Collection entries:
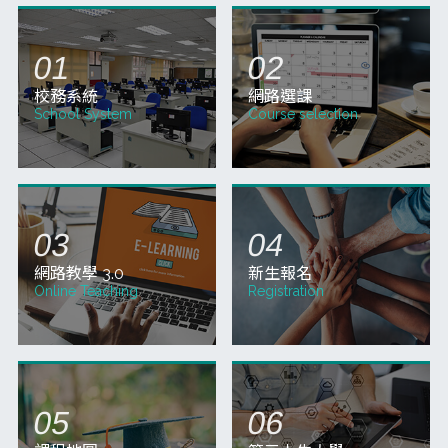
(星期三)上午09:00～115年9月14日(星期一)
止，請同學於規定時間內完成選課。 二、網
路加選課程、換課或現場選課時間自115年8
01
月10日(星期
07
(三)
115-1學期選課期間開放超商立即繳費！7/1~9/14
115-1學期選課完畢，於選課畫面右下方
【我要立即繳費】，可產出條碼至超商繳費
(手續費12元)。 快速繳費步驟： 進入選課系
統：請登入您的選課畫面。 尋找繳費按鈕：
在選課
更多教務公告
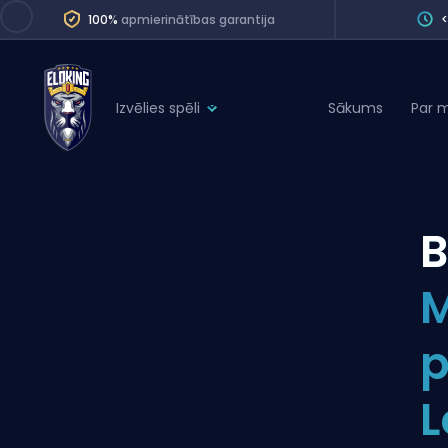
100%
apmierinātības garantija
Izvēlies spēli
Sākums
Par 
League of Legends
League 
Marvel Rivals
SERVICES
Valorant
B
Division Boos
Dota 2
Placements
M
Counter-Strike
Wins
Overwatch 2
p
Coaching
Rocket League
L
Path of Exile 2
Teammate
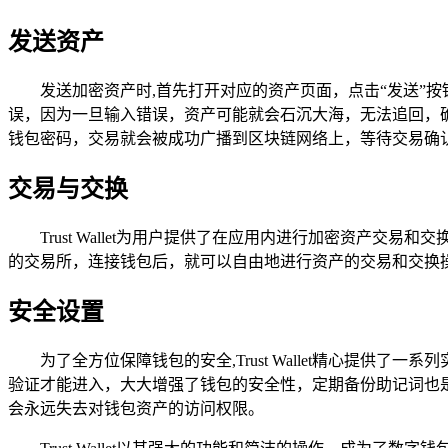
发送资产
发送加密资产时,首先打开对应的资产页面，点击“发送”
误，因为一旦输入错误，资产可能就会石沉大海，无法追回，确
钱包密码，交易就会被成功广播到区块链网络上，等待交易确
交易与交换
Trust Wallet为用户提供了在应用内进行加密资产
的交易所，连接钱包后，就可以自由地进行资产的交易和交换
安全设置
为了全方位保障钱包的安全,Trust Wallet精心提
验证才能进入，大大增强了钱包的安全性，定期备份助记词也
会永远失去对钱包资产的访问权限。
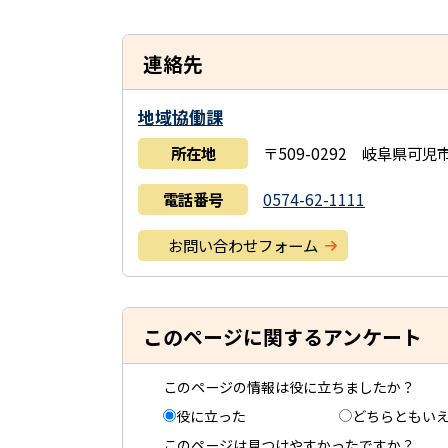
連絡先
地域協働課
所在地
〒509-0292 岐阜県可
電話番号
0574-62-1111
お問い合わせフォーム
このページに関するアンケート
このページの情報は役に立ちましたか？
役に立った
どちらともい
このページは見つけやすかったですか？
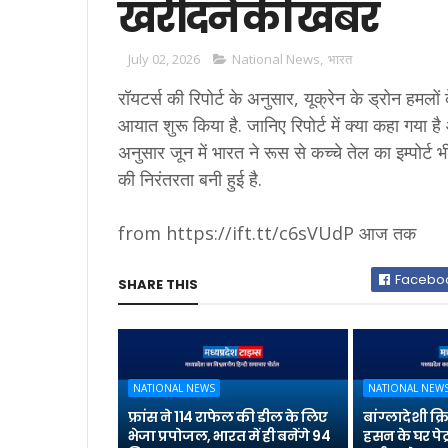
खरीदने की खबर
July 02, 2026
National News
,
भारत
रॉयटर्स की रिपोर्ट के अनुसार, यूक्रेन के ड्रोन हमलो
आयात शुरू किया है. जानिए रिपोर्ट में क्या कहा गया ह
अनुसार जून में भारत ने रूस से कच्चे तेल का इम्पोर्ट भ
की निरंतरता बनी हुई है.
from https://ift.tt/c6sVUdP आज तक
Facebo
SHARE THIS
NATIONAL NEWS
NATIONAL NEW
फ्रांस ने 114 राफेल की डील के लिए
बांग्लादेशी क
भेजा प्रपोजल, भारत में ही बनेंगे 94
हसन के घर पेट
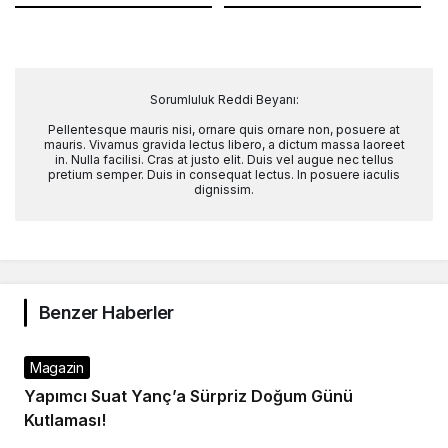
Sorumluluk Reddi Beyanı:
Pellentesque mauris nisi, ornare quis ornare non, posuere at
mauris. Vivamus gravida lectus libero, a dictum massa laoreet
in. Nulla facilisi. Cras at justo elit. Duis vel augue nec tellus
pretium semper. Duis in consequat lectus. In posuere iaculis
dignissim.
Benzer Haberler
Magazin
Yapımcı Suat Yanç’a Sürpriz Doğum Günü
Kutlaması!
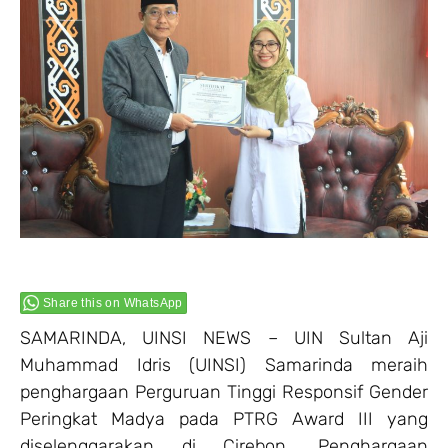
Share this on WhatsApp
SAMARINDA, UINSI NEWS – UIN Sultan Aji
Muhammad Idris (UINSI) Samarinda meraih
penghargaan Perguruan Tinggi Responsif Gender
Peringkat Madya pada PTRG Award III yang
diselenggarakan di Cirebon. Penghargaan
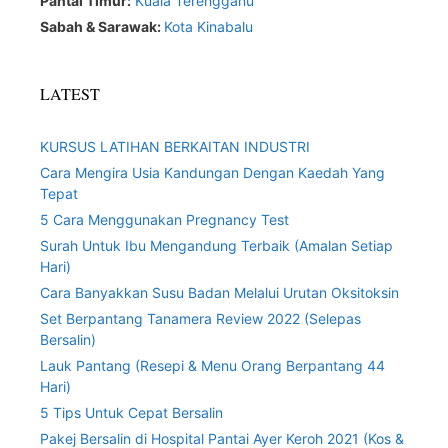
Pantai Timur:
Kuala Terengganu
Sabah & Sarawak:
Kota Kinabalu
LATEST
KURSUS LATIHAN BERKAITAN INDUSTRI
Cara Mengira Usia Kandungan Dengan Kaedah Yang
Tepat
5 Cara Menggunakan Pregnancy Test
Surah Untuk Ibu Mengandung Terbaik (Amalan Setiap
Hari)
Cara Banyakkan Susu Badan Melalui Urutan Oksitoksin
Set Berpantang Tanamera Review 2022 (Selepas
Bersalin)
Lauk Pantang (Resepi & Menu Orang Berpantang 44
Hari)
5 Tips Untuk Cepat Bersalin
Pakej Bersalin di Hospital Pantai Ayer Keroh 2021 (Kos &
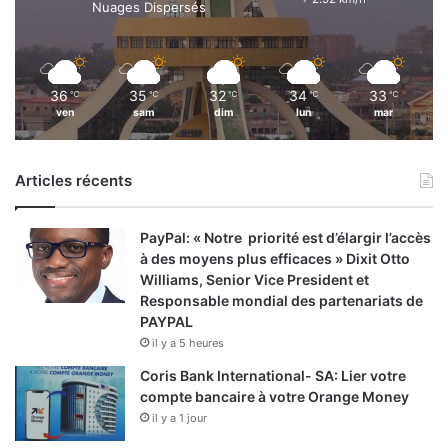
Nuages Dispersés
36
35
32
34
33
℃
℃
℃
℃
℃
ven
sam
dim
lun
mar
Articles récents
PayPal: « Notre priorité est d’élargir l’accès
à des moyens plus efficaces » Dixit Otto
Williams, Senior Vice President et
Responsable mondial des partenariats de
PAYPAL
il y a 5 heures
Coris Bank International- SA: Lier votre
compte bancaire à votre Orange Money
il y a 1 jour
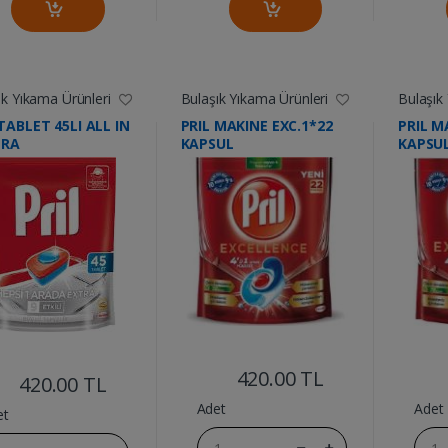
ık Yıkama Ürünleri
Bulaşık Yıkama Ürünleri
Bulaşık
TABLET 45LI ALL IN
PRIL MAKINE EXC.1*22
PRIL M
TRA
KAPSUL
KAPSU
....
....
420.00 TL
420.00 TL
Adet
Adet
et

Task requirements:
Drop the pictures and reproduce the rest of the data above exactly.

Solved exercise:
(星期三)上午09:00～115年9月14日(星期一)
止，請同學於規定時間內完成選課。 二、網
路加選課程、換課或現場選課時間自115年8
01
月10日(星期
07
(三)
115-1學期選課期間開放超商立即繳費！7/1~9/14
115-1學期選課完畢，於選課畫面右下方
【我要立即繳費】，可產出條碼至超商繳費
(手續費12元)。 快速繳費步驟： 進入選課系
統：請登入您的選課畫面。 尋找繳費按鈕：
在選課
更多教務公告
100%
apmierinātības garantija
Izvēlies spēli
Sākums
Par 
League of Legends
League 
Marvel Rivals
SERVICES
Valorant
B
Division Boos
Dota 2
Placements
M
Counter-Strike
Wins
Overwatch 2
p
Coaching
Rocket League
L
Path of Exile 2
Teammate
发送资产
发送加密资产时,首先打开对应的资产页面，点击“发送”
误，因为一旦输入错误，资产可能就会石沉大海，无法追回，确
钱包密码，交易就会被成功广播到区块链网络上，等待交易确
交易与交换
Trust Wallet为用户提供了在应用内进行加密资产
的交易所，连接钱包后，就可以自由地进行资产的交易和交换
安全设置
为了全方位保障钱包的安全,Trust Wallet精心提
验证才能进入，大大增强了钱包的安全性，定期备份助记词也
会永远失去对钱包资产的访问权限。
連絡先
地域協働課
所在地
〒509-0292 岐阜県可
電話番号
0574-62-1111
お問い合わせフォーム
このページに関するアンケート
このページの情報は役に立ちましたか？
役に立った
どちらともい
このページは見つけやすかったですか？
खरीदने की खबर
July 02, 2026
National News
,
भारत
रॉयटर्स की रिपोर्ट के अनुसार, यूक्रेन के ड्रोन हमलो
आयात शुरू किया है. जानिए रिपोर्ट में क्या कहा गया ह
अनुसार जून में भारत ने रूस से कच्चे तेल का इम्पोर्ट भ
की निरंतरता बनी हुई है.
from https://ift.tt/c6sVUdP आज तक
Facebo
SHARE THIS
NATIONAL NEWS
NATIONAL NEW
फ्रांस ने 114 राफेल की डील के लिए
बांग्लादेशी क
भेजा प्रपोजल, भारत में ही बनेंगे 94
हसन के घर पेट
Sorumluluk Reddi Beyanı:
Pellentesque mauris nisi, ornare quis ornare non, posuere at
mauris. Vivamus gravida lectus libero, a dictum massa laoreet
in. Nulla facilisi. Cras at justo elit. Duis vel augue nec tellus
pretium semper. Duis in consequat lectus. In posuere iaculis
dignissim.
Benzer Haberler
Magazin
Yapımcı Suat Yanç’a Sürpriz Doğum Günü
Kutlaması!
Share this on WhatsApp
SAMARINDA, UINSI NEWS – UIN Sultan Aji
Muhammad Idris (UINSI) Samarinda meraih
penghargaan Perguruan Tinggi Responsif Gender
Peringkat Madya pada PTRG Award III yang
diselenggarakan di Cirebon. Penghargaan
Pantai Timur:
Kuala Terengganu
Sabah & Sarawak:
Kota Kinabalu
LATEST
KURSUS LATIHAN BERKAITAN INDUSTRI
Cara Mengira Usia Kandungan Dengan Kaedah Yang
Tepat
5 Cara Menggunakan Pregnancy Test
Surah Untuk Ibu Mengandung Terbaik (Amalan Setiap
Hari)
Cara Banyakkan Susu Badan Melalui Urutan Oksitoksin
Set Berpantang Tanamera Review 2022 (Selepas
Bersalin)
Lauk Pantang (Resepi & Menu Orang Berpantang 44
Hari)
5 Tips Untuk Cepat Bersalin
Pakej Bersalin di Hospital Pantai Ayer Keroh 2021 (Kos &
Nuages Dispersés
36
35
32
34
33
℃
℃
℃
℃
℃
ven
sam
dim
lun
mar
Articles récents
PayPal: « Notre priorité est d’élargir l’accès
à des moyens plus efficaces » Dixit Otto
Williams, Senior Vice President et
Responsable mondial des partenariats de
PAYPAL
il y a 5 heures
Coris Bank International- SA: Lier votre
compte bancaire à votre Orange Money
il y a 1 jour
ık Yıkama Ürünleri
Bulaşık Yıkama Ürünleri
Bulaşık
TABLET 45LI ALL IN
PRIL MAKINE EXC.1*22
PRIL M
TRA
KAPSUL
KAPSU
....
....
420.00 TL
420.00 TL
Adet
Adet
et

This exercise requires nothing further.